A representative realization of the vertical-gust scenario with \(\Delta t = 1~\mathrm{s}\) is shown in Figure 1.
The recursive average rapidly loses the ability to track the true altitude because its effective memory grows continuously with time. The moving average remains considerably more responsive, thanks to its finite memory window. The standard KF reacts more quickly to altitude variations, but part of the slowly varying barometric disturbance is incorrectly interpreted as genuine balloon motion. The augmented KF is the only estimator capable of explicitly separating the environmental disturbance from the vehicle dynamics.
To quantify these differences, the root-mean-square error was evaluated over the full trajectory and averaged across Monte Carlo runs, as shown in Figure 2.
The RMSE curves reveal an initial transient during which the standard and augmented KFs exhibit very similar performance. During this phase, both filters are adapting from their initial conditions, while the augmented KF has not yet accumulated sufficient information to reliably separate the slowly varying barometric disturbance from the balloon dynamics. As time progresses, the advantage of explicitly modeling the correlated disturbance becomes increasingly evident, leading to a persistent reduction in RMSE for the augmented KF.
Reproducibility
All MATLAB scripts used to generate the simulations, figures, tables, and Monte Carlo analyses discussed in this post are available in the accompanying GitHub repository.

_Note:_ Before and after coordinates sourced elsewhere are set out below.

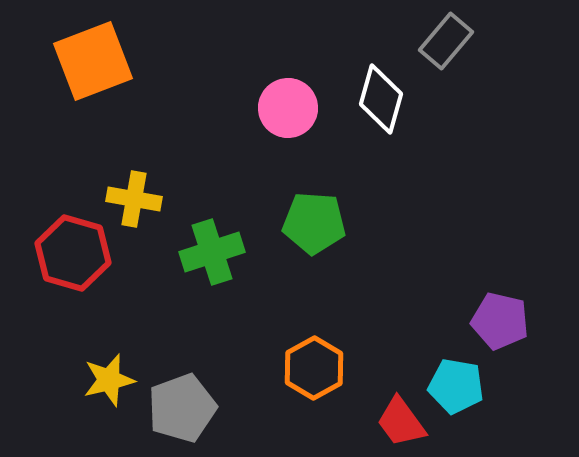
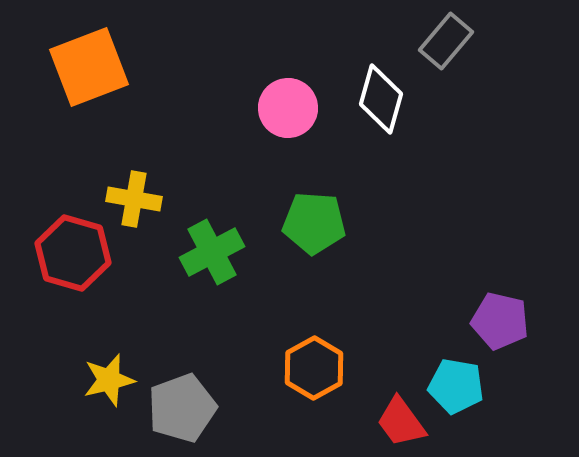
orange square: moved 4 px left, 6 px down
green cross: rotated 10 degrees counterclockwise
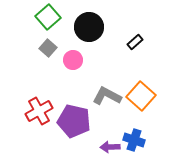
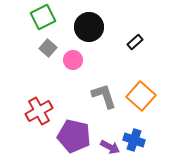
green square: moved 5 px left; rotated 15 degrees clockwise
gray L-shape: moved 3 px left; rotated 44 degrees clockwise
purple pentagon: moved 15 px down
purple arrow: rotated 150 degrees counterclockwise
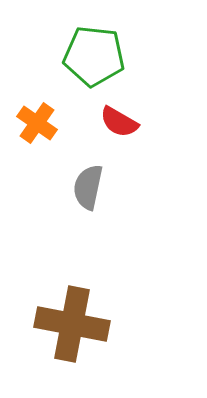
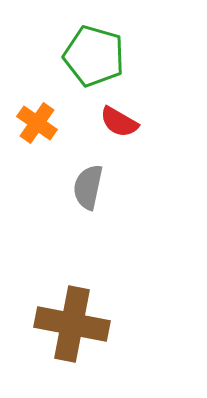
green pentagon: rotated 10 degrees clockwise
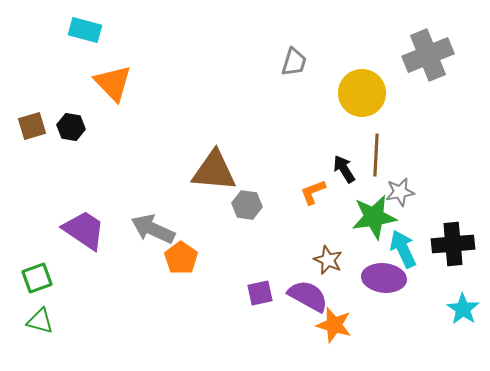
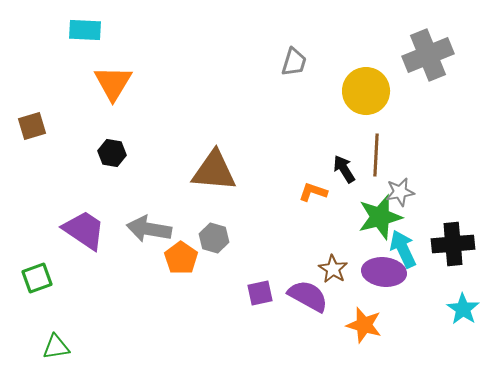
cyan rectangle: rotated 12 degrees counterclockwise
orange triangle: rotated 15 degrees clockwise
yellow circle: moved 4 px right, 2 px up
black hexagon: moved 41 px right, 26 px down
orange L-shape: rotated 40 degrees clockwise
gray hexagon: moved 33 px left, 33 px down; rotated 8 degrees clockwise
green star: moved 6 px right; rotated 6 degrees counterclockwise
gray arrow: moved 4 px left; rotated 15 degrees counterclockwise
brown star: moved 5 px right, 9 px down; rotated 8 degrees clockwise
purple ellipse: moved 6 px up
green triangle: moved 16 px right, 26 px down; rotated 24 degrees counterclockwise
orange star: moved 30 px right
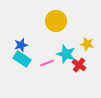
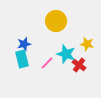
blue star: moved 3 px right, 1 px up
cyan rectangle: rotated 42 degrees clockwise
pink line: rotated 24 degrees counterclockwise
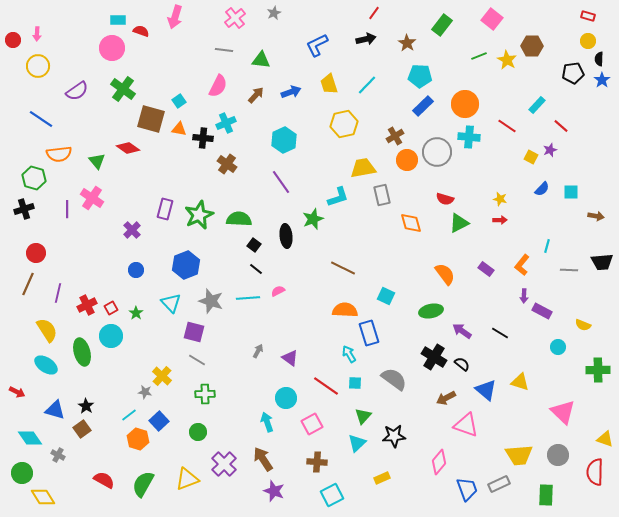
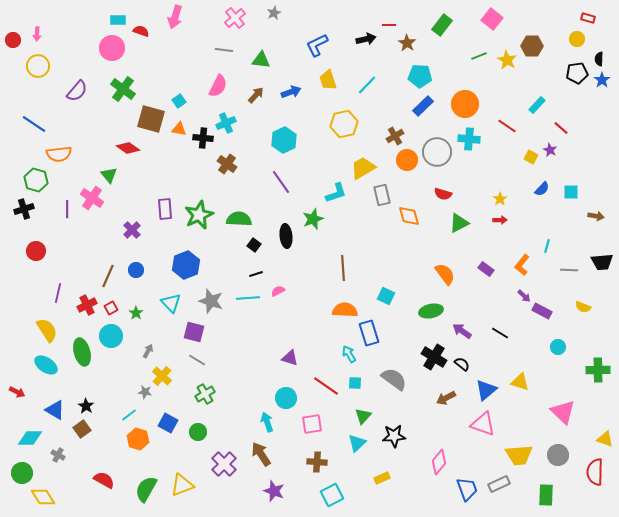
red line at (374, 13): moved 15 px right, 12 px down; rotated 56 degrees clockwise
red rectangle at (588, 16): moved 2 px down
yellow circle at (588, 41): moved 11 px left, 2 px up
black pentagon at (573, 73): moved 4 px right
yellow trapezoid at (329, 84): moved 1 px left, 4 px up
purple semicircle at (77, 91): rotated 15 degrees counterclockwise
blue line at (41, 119): moved 7 px left, 5 px down
red line at (561, 126): moved 2 px down
cyan cross at (469, 137): moved 2 px down
purple star at (550, 150): rotated 24 degrees counterclockwise
green triangle at (97, 161): moved 12 px right, 14 px down
yellow trapezoid at (363, 168): rotated 20 degrees counterclockwise
green hexagon at (34, 178): moved 2 px right, 2 px down
cyan L-shape at (338, 197): moved 2 px left, 4 px up
red semicircle at (445, 199): moved 2 px left, 5 px up
yellow star at (500, 199): rotated 24 degrees clockwise
purple rectangle at (165, 209): rotated 20 degrees counterclockwise
orange diamond at (411, 223): moved 2 px left, 7 px up
red circle at (36, 253): moved 2 px up
brown line at (343, 268): rotated 60 degrees clockwise
black line at (256, 269): moved 5 px down; rotated 56 degrees counterclockwise
brown line at (28, 284): moved 80 px right, 8 px up
purple arrow at (524, 296): rotated 48 degrees counterclockwise
yellow semicircle at (583, 325): moved 18 px up
gray arrow at (258, 351): moved 110 px left
purple triangle at (290, 358): rotated 18 degrees counterclockwise
blue triangle at (486, 390): rotated 40 degrees clockwise
green cross at (205, 394): rotated 30 degrees counterclockwise
blue triangle at (55, 410): rotated 15 degrees clockwise
blue square at (159, 421): moved 9 px right, 2 px down; rotated 18 degrees counterclockwise
pink square at (312, 424): rotated 20 degrees clockwise
pink triangle at (466, 425): moved 17 px right, 1 px up
cyan diamond at (30, 438): rotated 55 degrees counterclockwise
brown arrow at (263, 459): moved 2 px left, 5 px up
yellow triangle at (187, 479): moved 5 px left, 6 px down
green semicircle at (143, 484): moved 3 px right, 5 px down
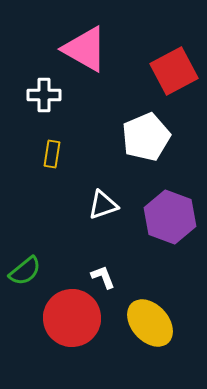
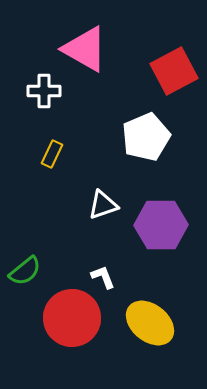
white cross: moved 4 px up
yellow rectangle: rotated 16 degrees clockwise
purple hexagon: moved 9 px left, 8 px down; rotated 21 degrees counterclockwise
yellow ellipse: rotated 9 degrees counterclockwise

The repository includes the main simulation driver, the reusable Monte Carlo function implementing the four estimators, and a separate analysis script used to generate the figures, summary tables, consistency diagnostics, and statistical comparisons reported in this post.
Concluding remarks
At first sight, the balloon experiment may appear to be a simple estimation problem. A sequence of noisy altitude measurements is available, and the objective is merely to recover the true trajectory.
The simulations reveal that the situation is more subtle. The barometric signal contains information about two different phenomena at the same time: the actual motion of the balloon and the slowly evolving state of the surrounding atmosphere. Increasing the sampling rate alone cannot separate these contributions. Oversampling simply produces more observations of the same correlated process.
The key ingredient is not additional data, but an appropriate model.
By explicitly introducing the atmospheric disturbance as an additional state variable, KF is able to exploit temporal structure rather than merely suppress fluctuations. Uncertainty is reduced by reorganizing information according to a dynamical description of the system.
This idea extends far beyond balloons and barometers. Many sensing problems involve measurements influenced simultaneously by the quantity of interest and by slowly varying environmental effects. Whenever temporal correlation is present, understanding the dynamics often becomes more valuable than collecting additional samples.
In the end, the lesson is not that averaging is useless, nor that oversampling is always a mistake.
The real challenge is not simply to collect measurements, but to interpret them through an appropriate model of the physical world: the most valuable information is often not contained in a single observation, but in the way successive observations are connected across time.